* Material shown:
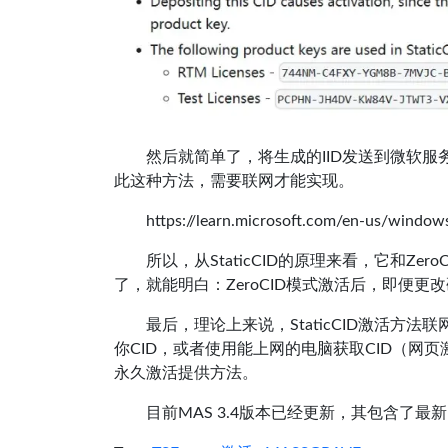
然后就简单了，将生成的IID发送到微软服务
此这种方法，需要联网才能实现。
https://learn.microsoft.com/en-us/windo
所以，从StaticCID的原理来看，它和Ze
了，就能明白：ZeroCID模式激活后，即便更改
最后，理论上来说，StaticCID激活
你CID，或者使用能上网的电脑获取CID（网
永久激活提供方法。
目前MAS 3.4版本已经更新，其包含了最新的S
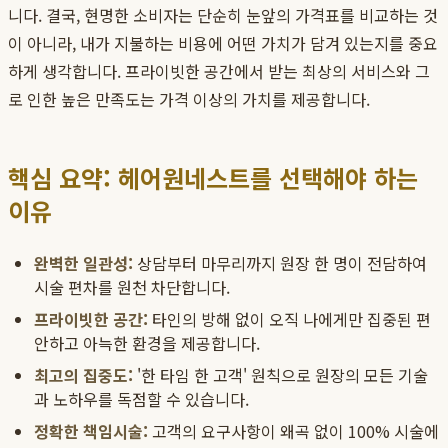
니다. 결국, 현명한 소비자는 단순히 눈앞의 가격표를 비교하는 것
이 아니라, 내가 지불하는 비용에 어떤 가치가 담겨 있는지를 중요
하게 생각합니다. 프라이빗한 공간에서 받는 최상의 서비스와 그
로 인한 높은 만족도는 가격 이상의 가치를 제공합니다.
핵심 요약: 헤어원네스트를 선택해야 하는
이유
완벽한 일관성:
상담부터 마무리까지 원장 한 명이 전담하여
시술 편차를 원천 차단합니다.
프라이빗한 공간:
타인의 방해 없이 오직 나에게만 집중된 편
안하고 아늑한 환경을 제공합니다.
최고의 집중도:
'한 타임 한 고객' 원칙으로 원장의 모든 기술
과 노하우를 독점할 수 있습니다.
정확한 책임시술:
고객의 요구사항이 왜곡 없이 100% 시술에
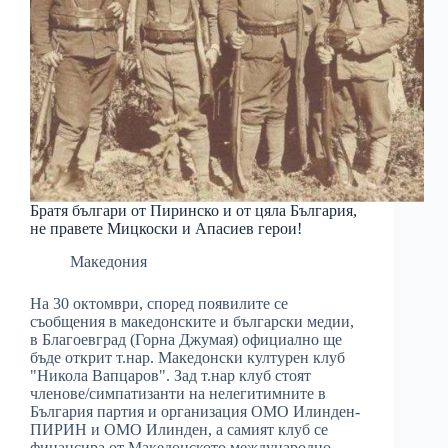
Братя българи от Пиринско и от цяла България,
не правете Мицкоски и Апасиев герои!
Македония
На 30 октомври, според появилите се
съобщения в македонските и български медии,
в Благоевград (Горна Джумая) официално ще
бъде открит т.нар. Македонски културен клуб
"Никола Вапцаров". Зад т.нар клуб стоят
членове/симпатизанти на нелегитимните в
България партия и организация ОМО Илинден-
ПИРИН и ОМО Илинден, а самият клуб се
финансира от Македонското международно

* What this task involves: Within the listing, how many lines hold the string "Илинден"? State that number alone.

* Solution to the problem: 2